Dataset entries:
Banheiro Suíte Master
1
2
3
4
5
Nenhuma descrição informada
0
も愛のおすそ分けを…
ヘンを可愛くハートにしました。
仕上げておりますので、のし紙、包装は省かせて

---

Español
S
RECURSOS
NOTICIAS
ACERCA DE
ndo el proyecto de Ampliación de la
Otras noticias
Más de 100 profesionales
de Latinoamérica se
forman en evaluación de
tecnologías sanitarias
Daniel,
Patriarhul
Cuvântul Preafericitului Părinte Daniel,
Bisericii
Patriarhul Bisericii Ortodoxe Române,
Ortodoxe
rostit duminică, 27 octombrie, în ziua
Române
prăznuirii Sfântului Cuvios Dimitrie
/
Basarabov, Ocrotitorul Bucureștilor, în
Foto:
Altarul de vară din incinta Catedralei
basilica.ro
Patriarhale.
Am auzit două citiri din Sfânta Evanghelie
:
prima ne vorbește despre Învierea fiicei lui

...

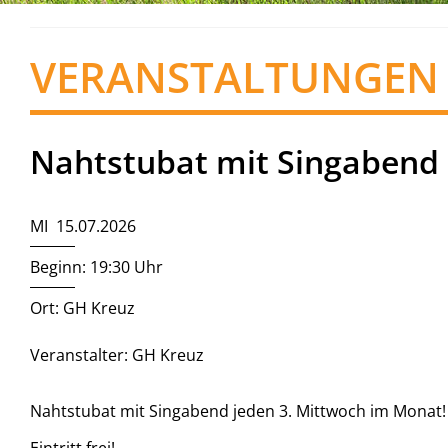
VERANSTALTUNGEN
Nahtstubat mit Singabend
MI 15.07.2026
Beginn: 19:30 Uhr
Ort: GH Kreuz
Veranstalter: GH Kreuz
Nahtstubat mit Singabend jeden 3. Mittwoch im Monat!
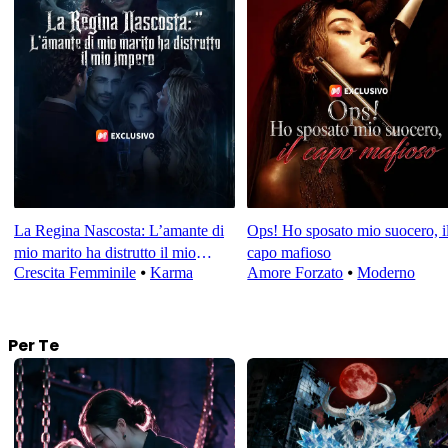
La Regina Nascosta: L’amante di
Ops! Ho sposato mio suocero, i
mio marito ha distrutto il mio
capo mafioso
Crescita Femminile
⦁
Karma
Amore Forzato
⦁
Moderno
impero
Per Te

What to do:
Your answer should consist only of the lines above between the line holding "de Latinoamérica se" and the line holding "Patriarhale.", inclusive, each transcribed exactly.

Output of the task:
de Latinoamérica se
forman en evaluación de
tecnologías sanitarias
Daniel,
Patriarhul
Cuvântul Preafericitului Părinte Daniel,
Bisericii
Patriarhul Bisericii Ortodoxe Române,
Ortodoxe
rostit duminică, 27 octombrie, în ziua
Române
prăznuirii Sfântului Cuvios Dimitrie
/
Basarabov, Ocrotitorul Bucureștilor, în
Foto:
Altarul de vară din incinta Catedralei
basilica.ro
Patriarhale.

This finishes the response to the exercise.